## Task brief
Write the entries again exactly, with no line missing.

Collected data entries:
______

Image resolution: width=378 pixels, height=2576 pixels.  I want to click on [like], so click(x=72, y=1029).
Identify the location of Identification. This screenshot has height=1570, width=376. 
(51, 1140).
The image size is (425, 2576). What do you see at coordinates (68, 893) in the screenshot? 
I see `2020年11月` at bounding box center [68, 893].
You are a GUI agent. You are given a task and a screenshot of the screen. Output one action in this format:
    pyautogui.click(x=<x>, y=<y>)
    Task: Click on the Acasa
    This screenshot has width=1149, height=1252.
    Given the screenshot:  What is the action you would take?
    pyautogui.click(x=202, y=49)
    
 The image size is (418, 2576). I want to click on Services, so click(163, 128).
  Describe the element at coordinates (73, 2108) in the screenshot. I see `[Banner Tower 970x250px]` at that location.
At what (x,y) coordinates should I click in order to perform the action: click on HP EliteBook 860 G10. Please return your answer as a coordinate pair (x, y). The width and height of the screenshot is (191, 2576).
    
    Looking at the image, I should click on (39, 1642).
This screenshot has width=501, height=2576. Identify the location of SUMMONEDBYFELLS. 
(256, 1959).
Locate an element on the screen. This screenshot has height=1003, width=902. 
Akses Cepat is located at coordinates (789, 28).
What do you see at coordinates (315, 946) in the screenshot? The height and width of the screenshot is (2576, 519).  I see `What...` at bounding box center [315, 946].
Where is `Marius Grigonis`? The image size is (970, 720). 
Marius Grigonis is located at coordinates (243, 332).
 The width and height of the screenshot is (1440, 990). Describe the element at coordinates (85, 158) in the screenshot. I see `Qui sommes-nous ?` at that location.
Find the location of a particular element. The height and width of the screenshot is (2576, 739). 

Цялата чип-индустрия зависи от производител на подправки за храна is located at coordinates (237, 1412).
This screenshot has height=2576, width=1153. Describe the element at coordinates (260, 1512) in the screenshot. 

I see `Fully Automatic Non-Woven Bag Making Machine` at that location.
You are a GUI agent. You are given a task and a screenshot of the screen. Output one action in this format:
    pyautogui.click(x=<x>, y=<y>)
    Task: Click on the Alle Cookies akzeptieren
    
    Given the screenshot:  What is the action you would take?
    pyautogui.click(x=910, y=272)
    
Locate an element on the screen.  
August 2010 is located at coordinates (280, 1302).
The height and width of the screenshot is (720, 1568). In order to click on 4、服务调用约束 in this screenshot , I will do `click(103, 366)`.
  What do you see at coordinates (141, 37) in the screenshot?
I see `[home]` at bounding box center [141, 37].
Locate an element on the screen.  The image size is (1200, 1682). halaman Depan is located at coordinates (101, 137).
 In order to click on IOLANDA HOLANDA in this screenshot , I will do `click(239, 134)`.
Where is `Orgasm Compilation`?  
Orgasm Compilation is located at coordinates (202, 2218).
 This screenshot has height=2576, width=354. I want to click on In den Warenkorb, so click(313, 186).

______

## Exercise output
Image resolution: width=378 pixels, height=2576 pixels.  I want to click on [like], so click(x=72, y=1029).
Identify the location of Identification. This screenshot has height=1570, width=376. 
(51, 1140).
The image size is (425, 2576). What do you see at coordinates (68, 893) in the screenshot? 
I see `2020年11月` at bounding box center [68, 893].
You are a GUI agent. You are given a task and a screenshot of the screen. Output one action in this format:
    pyautogui.click(x=<x>, y=<y>)
    Task: Click on the Acasa
    This screenshot has width=1149, height=1252.
    Given the screenshot:  What is the action you would take?
    pyautogui.click(x=202, y=49)
    
 The image size is (418, 2576). I want to click on Services, so click(163, 128).
  Describe the element at coordinates (73, 2108) in the screenshot. I see `[Banner Tower 970x250px]` at that location.
At what (x,y) coordinates should I click in order to perform the action: click on HP EliteBook 860 G10. Please return your answer as a coordinate pair (x, y). The width and height of the screenshot is (191, 2576).
    
    Looking at the image, I should click on (39, 1642).
This screenshot has width=501, height=2576. Identify the location of SUMMONEDBYFELLS. 
(256, 1959).
Locate an element on the screen. This screenshot has height=1003, width=902. 
Akses Cepat is located at coordinates (789, 28).
What do you see at coordinates (315, 946) in the screenshot? The height and width of the screenshot is (2576, 519).  I see `What...` at bounding box center [315, 946].
Where is `Marius Grigonis`? The image size is (970, 720). 
Marius Grigonis is located at coordinates (243, 332).
 The width and height of the screenshot is (1440, 990). Describe the element at coordinates (85, 158) in the screenshot. I see `Qui sommes-nous ?` at that location.
Find the location of a particular element. The height and width of the screenshot is (2576, 739). 

Цялата чип-индустрия зависи от производител на подправки за храна is located at coordinates (237, 1412).
This screenshot has height=2576, width=1153. Describe the element at coordinates (260, 1512) in the screenshot. 

I see `Fully Automatic Non-Woven Bag Making Machine` at that location.
You are a GUI agent. You are given a task and a screenshot of the screen. Output one action in this format:
    pyautogui.click(x=<x>, y=<y>)
    Task: Click on the Alle Cookies akzeptieren
    
    Given the screenshot:  What is the action you would take?
    pyautogui.click(x=910, y=272)
    
Locate an element on the screen.  
August 2010 is located at coordinates (280, 1302).
The height and width of the screenshot is (720, 1568). In order to click on 4、服务调用约束 in this screenshot , I will do `click(103, 366)`.
  What do you see at coordinates (141, 37) in the screenshot?
I see `[home]` at bounding box center [141, 37].
Locate an element on the screen.  The image size is (1200, 1682). halaman Depan is located at coordinates (101, 137).
 In order to click on IOLANDA HOLANDA in this screenshot , I will do `click(239, 134)`.
Where is `Orgasm Compilation`?  
Orgasm Compilation is located at coordinates (202, 2218).
 This screenshot has height=2576, width=354. I want to click on In den Warenkorb, so click(313, 186).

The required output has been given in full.